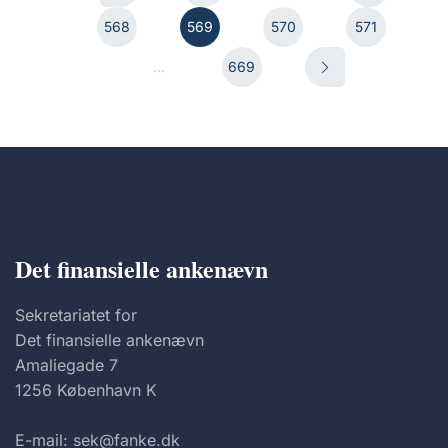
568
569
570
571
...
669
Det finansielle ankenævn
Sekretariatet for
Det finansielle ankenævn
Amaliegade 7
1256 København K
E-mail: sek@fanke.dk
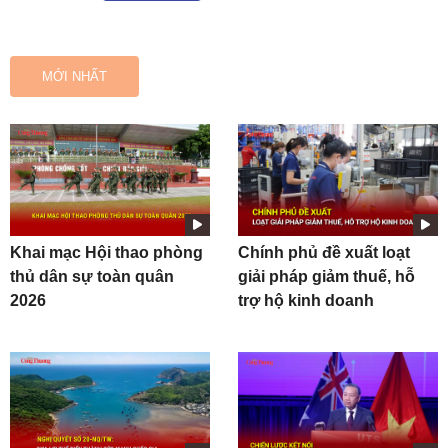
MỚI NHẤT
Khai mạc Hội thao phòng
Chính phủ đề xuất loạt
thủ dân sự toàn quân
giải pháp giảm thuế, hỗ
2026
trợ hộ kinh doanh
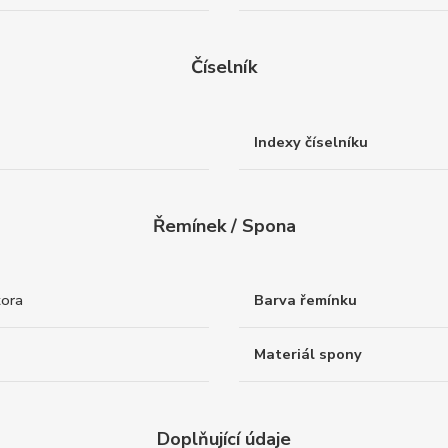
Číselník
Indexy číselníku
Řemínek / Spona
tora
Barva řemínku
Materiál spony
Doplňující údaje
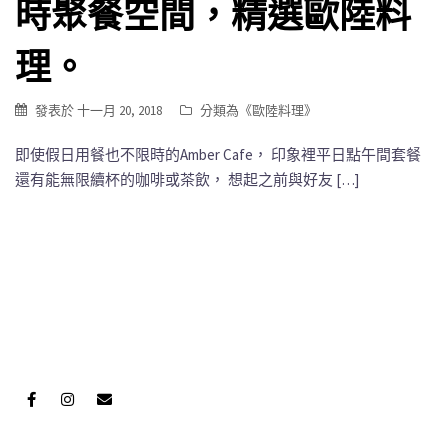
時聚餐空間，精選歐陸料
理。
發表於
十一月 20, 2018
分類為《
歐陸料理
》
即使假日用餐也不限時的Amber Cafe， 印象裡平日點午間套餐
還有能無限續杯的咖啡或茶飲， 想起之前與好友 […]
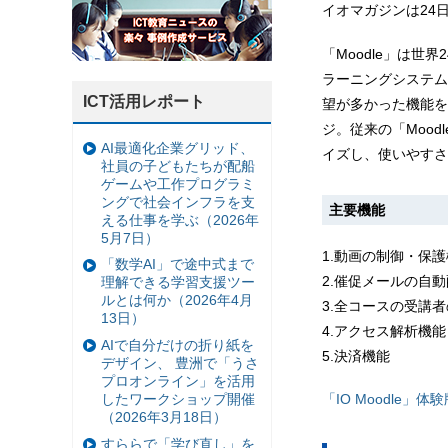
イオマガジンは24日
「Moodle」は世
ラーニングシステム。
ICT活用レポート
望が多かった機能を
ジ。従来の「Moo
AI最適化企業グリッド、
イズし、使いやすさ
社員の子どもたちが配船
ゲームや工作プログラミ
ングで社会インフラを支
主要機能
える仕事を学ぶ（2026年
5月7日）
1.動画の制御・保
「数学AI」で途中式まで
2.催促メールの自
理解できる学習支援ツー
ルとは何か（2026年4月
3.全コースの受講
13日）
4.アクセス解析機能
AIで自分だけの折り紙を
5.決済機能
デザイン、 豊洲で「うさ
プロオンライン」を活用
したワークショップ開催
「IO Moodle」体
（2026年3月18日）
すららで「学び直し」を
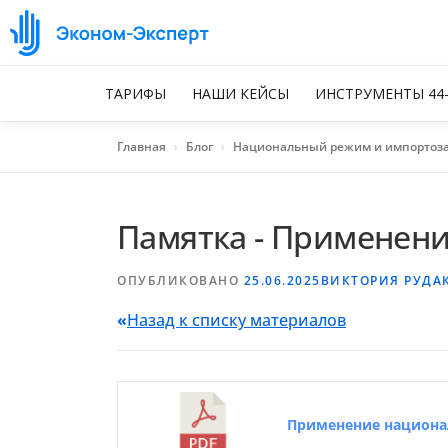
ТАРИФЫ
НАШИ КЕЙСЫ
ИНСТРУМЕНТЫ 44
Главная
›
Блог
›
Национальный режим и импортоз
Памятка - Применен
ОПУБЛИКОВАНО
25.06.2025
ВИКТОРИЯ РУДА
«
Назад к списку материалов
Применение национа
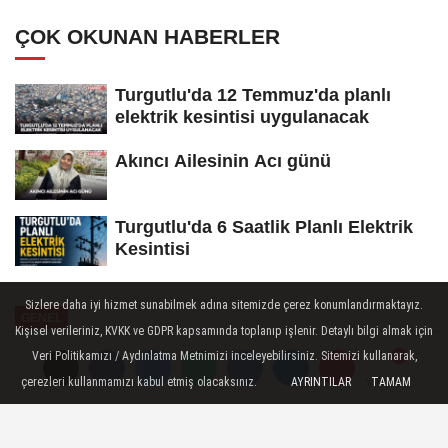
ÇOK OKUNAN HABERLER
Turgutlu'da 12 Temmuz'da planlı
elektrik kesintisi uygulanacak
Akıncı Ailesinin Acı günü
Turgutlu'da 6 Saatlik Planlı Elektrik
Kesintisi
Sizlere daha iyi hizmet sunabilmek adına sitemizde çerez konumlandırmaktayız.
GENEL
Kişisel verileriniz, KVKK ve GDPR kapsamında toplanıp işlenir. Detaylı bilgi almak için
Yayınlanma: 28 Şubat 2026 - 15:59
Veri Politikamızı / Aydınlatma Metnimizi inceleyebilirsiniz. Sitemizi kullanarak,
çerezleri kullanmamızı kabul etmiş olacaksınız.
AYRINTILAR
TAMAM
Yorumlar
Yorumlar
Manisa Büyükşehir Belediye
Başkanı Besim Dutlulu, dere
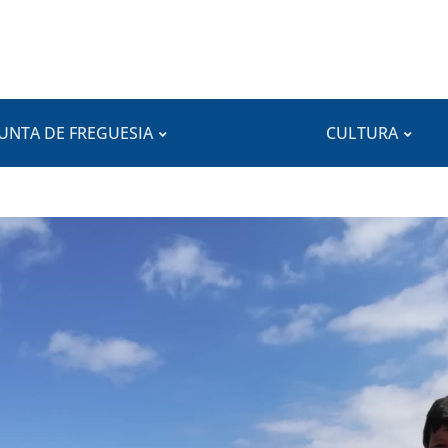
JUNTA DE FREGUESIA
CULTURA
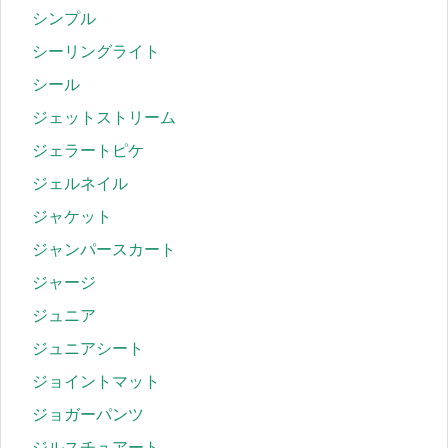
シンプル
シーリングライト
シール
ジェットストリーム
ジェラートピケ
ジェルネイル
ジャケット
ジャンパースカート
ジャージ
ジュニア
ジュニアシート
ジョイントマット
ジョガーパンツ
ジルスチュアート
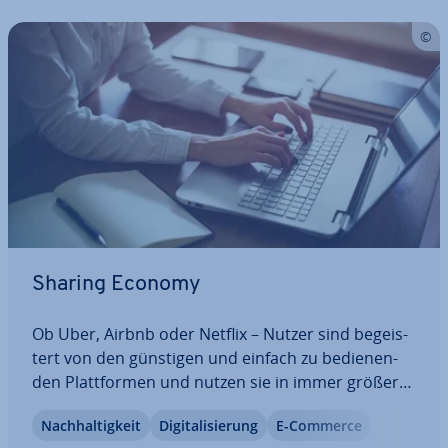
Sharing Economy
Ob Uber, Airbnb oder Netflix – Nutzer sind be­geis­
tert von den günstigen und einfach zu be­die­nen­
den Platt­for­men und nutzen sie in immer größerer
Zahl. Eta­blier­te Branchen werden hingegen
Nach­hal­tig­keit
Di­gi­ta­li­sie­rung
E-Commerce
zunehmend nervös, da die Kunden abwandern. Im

----

Where a record holds a picture, leave the picture out and restate the rest word for word.

- Response to the exercise:
568
569
570
571
...
669
Det finansielle ankenævn
Sekretariatet for
Det finansielle ankenævn
Amaliegade 7
1256 København K
E-mail: sek@fanke.dk
MỚI NHẤT
Khai mạc Hội thao phòng
Chính phủ đề xuất loạt
thủ dân sự toàn quân
giải pháp giảm thuế, hỗ
2026
trợ hộ kinh doanh
Číselník
Indexy číselníku
Řemínek / Spona
tora
Barva řemínku
Materiál spony
Doplňující údaje
時聚餐空間，精選歐陸料
理。
發表於
十一月 20, 2018
分類為《
歐陸料理
》
即使假日用餐也不限時的Amber Cafe， 印象裡平日點午間套餐
還有能無限續杯的咖啡或茶飲， 想起之前與好友 […]
イオマガジンは24日
「Moodle」は世
ラーニングシステム。
ICT活用レポート
望が多かった機能を
ジ。従来の「Moo
AI最適化企業グリッド、
イズし、使いやすさ
社員の子どもたちが配船
ゲームや工作プログラミ
ングで社会インフラを支
主要機能
える仕事を学ぶ（2026年
5月7日）
1.動画の制御・保
「数学AI」で途中式まで
2.催促メールの自
理解できる学習支援ツー
ルとは何か（2026年4月
3.全コースの受講
13日）
4.アクセス解析機能
AIで自分だけの折り紙を
5.決済機能
デザイン、 豊洲で「うさ
プロオンライン」を活用
したワークショップ開催
「IO Moodle」体
（2026年3月18日）
すららで「学び直し」を
ТАРИФЫ
НАШИ КЕЙСЫ
ИНСТРУМЕНТЫ 44
Главная
›
Блог
›
Национальный режим и импортоз
Памятка - Применен
ОПУБЛИКОВАНО
25.06.2025
ВИКТОРИЯ РУДА
«
Назад к списку материалов
Применение национа
ÇOK OKUNAN HABERLER
Turgutlu'da 12 Temmuz'da planlı
elektrik kesintisi uygulanacak
Akıncı Ailesinin Acı günü
Turgutlu'da 6 Saatlik Planlı Elektrik
Kesintisi
Sizlere daha iyi hizmet sunabilmek adına sitemizde çerez konumlandırmaktayız.
GENEL
Kişisel verileriniz, KVKK ve GDPR kapsamında toplanıp işlenir. Detaylı bilgi almak için
Yayınlanma: 28 Şubat 2026 - 15:59
Veri Politikamızı / Aydınlatma Metnimizi inceleyebilirsiniz. Sitemizi kullanarak,
çerezleri kullanmamızı kabul etmiş olacaksınız.
AYRINTILAR
TAMAM
Yorumlar
Yorumlar
Manisa Büyükşehir Belediye
Başkanı Besim Dutlulu, dere
JUNTA DE FREGUESIA
CULTURA
シンプル
シーリングライト
シール
ジェットストリーム
ジェラートピケ
ジェルネイル
ジャケット
ジャンパースカート
ジャージ
ジュニア
ジュニアシート
ジョイントマット
ジョガーパンツ
ジルスチュアート
Sharing Economy
Ob Uber, Airbnb oder Netflix – Nutzer sind be­geis­
tert von den günstigen und einfach zu be­die­nen­
den Platt­for­men und nutzen sie in immer größerer
Zahl. Eta­blier­te Branchen werden hingegen
Nach­hal­tig­keit
Di­gi­ta­li­sie­rung
E-Commerce
zunehmend nervös, da die Kunden abwandern. Im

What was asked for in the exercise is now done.